** Opening Entries provided block **

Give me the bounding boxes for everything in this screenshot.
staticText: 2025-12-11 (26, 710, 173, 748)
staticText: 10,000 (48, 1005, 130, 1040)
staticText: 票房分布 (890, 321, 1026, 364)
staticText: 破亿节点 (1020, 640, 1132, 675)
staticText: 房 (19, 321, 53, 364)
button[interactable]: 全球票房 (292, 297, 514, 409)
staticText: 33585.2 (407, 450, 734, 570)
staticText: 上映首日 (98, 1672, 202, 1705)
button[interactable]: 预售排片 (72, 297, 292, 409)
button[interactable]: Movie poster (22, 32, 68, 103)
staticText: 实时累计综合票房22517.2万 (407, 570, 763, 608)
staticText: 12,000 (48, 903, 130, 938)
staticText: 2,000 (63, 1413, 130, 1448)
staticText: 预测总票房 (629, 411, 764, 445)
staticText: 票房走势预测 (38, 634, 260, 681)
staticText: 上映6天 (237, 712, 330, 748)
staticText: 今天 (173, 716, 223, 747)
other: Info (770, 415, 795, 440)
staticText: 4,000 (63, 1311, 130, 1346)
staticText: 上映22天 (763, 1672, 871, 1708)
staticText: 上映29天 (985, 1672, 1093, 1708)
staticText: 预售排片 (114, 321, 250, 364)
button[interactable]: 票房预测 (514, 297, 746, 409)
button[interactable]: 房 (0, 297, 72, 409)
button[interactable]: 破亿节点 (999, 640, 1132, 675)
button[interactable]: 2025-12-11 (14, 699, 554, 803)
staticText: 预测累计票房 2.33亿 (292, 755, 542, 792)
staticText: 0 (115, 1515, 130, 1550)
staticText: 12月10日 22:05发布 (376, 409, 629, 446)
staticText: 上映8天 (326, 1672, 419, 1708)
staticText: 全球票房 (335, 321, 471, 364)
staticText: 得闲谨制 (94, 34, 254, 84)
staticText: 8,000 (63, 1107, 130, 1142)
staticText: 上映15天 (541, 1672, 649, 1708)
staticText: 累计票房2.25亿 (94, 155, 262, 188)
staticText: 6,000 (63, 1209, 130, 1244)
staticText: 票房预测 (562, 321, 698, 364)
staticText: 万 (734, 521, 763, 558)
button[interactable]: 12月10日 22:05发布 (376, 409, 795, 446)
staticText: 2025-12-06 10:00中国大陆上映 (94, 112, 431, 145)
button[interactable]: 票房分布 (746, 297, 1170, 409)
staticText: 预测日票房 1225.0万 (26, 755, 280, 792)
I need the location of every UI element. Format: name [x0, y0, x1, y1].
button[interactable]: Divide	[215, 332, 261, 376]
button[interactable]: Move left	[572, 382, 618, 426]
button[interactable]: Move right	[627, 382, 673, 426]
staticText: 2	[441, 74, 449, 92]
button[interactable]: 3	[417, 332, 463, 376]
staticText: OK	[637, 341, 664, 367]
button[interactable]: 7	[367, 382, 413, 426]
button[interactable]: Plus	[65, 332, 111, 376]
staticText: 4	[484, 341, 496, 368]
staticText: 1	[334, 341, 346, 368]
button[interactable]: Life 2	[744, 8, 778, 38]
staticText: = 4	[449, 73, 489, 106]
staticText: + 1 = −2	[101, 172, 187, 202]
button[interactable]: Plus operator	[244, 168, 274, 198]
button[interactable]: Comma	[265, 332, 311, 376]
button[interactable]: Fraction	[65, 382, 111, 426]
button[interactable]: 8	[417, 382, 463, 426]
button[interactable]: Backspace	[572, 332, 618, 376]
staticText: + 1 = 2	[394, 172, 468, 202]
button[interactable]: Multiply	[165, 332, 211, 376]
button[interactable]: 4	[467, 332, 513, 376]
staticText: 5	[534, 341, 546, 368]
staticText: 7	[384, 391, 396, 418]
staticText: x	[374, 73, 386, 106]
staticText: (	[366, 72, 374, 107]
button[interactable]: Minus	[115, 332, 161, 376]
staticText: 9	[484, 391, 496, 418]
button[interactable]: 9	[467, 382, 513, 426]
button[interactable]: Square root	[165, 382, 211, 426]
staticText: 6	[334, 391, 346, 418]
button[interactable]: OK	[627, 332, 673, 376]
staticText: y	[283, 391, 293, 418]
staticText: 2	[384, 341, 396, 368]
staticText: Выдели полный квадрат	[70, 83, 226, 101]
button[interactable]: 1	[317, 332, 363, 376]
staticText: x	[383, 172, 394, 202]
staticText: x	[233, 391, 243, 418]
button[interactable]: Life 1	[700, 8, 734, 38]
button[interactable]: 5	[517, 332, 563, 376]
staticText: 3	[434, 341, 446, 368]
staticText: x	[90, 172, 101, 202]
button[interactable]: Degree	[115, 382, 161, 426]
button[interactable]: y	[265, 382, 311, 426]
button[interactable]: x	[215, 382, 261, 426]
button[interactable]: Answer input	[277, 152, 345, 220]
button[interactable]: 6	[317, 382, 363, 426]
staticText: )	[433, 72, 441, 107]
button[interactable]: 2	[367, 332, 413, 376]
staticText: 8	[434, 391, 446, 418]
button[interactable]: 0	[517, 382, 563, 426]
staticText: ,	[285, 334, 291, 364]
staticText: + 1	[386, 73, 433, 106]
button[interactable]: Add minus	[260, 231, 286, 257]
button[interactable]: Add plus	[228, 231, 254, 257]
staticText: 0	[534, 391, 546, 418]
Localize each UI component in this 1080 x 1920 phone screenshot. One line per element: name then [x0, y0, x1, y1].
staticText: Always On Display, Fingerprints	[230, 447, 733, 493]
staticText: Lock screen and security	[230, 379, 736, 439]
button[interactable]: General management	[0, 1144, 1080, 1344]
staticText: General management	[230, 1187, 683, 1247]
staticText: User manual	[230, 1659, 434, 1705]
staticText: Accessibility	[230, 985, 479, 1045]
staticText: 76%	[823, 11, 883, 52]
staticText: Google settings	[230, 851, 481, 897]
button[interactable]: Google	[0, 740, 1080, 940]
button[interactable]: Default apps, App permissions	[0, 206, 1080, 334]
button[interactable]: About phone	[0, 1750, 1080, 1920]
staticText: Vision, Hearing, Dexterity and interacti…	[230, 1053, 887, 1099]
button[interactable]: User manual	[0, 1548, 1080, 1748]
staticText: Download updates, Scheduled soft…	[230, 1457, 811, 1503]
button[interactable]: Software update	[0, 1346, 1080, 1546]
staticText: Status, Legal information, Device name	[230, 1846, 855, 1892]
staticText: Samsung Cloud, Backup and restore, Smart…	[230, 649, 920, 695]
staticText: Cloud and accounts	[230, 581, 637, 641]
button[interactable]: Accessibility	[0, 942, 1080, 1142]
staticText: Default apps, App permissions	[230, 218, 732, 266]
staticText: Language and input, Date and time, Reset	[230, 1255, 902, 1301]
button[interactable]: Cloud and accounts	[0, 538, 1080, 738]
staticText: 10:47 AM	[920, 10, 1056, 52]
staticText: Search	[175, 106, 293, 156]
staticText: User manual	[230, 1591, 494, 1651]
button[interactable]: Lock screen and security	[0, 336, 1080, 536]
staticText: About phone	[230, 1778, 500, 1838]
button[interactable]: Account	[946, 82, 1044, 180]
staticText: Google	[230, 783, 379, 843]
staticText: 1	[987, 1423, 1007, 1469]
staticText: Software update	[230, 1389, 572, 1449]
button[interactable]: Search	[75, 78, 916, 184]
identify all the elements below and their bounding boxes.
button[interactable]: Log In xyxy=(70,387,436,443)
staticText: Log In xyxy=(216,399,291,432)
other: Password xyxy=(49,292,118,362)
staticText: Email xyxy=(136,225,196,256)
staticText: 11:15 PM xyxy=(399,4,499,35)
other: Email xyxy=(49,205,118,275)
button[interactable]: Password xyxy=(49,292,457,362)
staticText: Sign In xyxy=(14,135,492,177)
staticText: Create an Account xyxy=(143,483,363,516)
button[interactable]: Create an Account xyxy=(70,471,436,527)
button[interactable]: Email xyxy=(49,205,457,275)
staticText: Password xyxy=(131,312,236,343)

** Closing Entries provided block **

■ Task details ■
Print exactly the line containing "identify all the" and every line after it through the end of the records above, and nothing else.

■ Solution ■
identify all the elements below and their bounding boxes.
button[interactable]: Log In xyxy=(70,387,436,443)
staticText: Log In xyxy=(216,399,291,432)
other: Password xyxy=(49,292,118,362)
staticText: Email xyxy=(136,225,196,256)
staticText: 11:15 PM xyxy=(399,4,499,35)
other: Email xyxy=(49,205,118,275)
button[interactable]: Password xyxy=(49,292,457,362)
staticText: Sign In xyxy=(14,135,492,177)
staticText: Create an Account xyxy=(143,483,363,516)
button[interactable]: Create an Account xyxy=(70,471,436,527)
button[interactable]: Email xyxy=(49,205,457,275)
staticText: Password xyxy=(131,312,236,343)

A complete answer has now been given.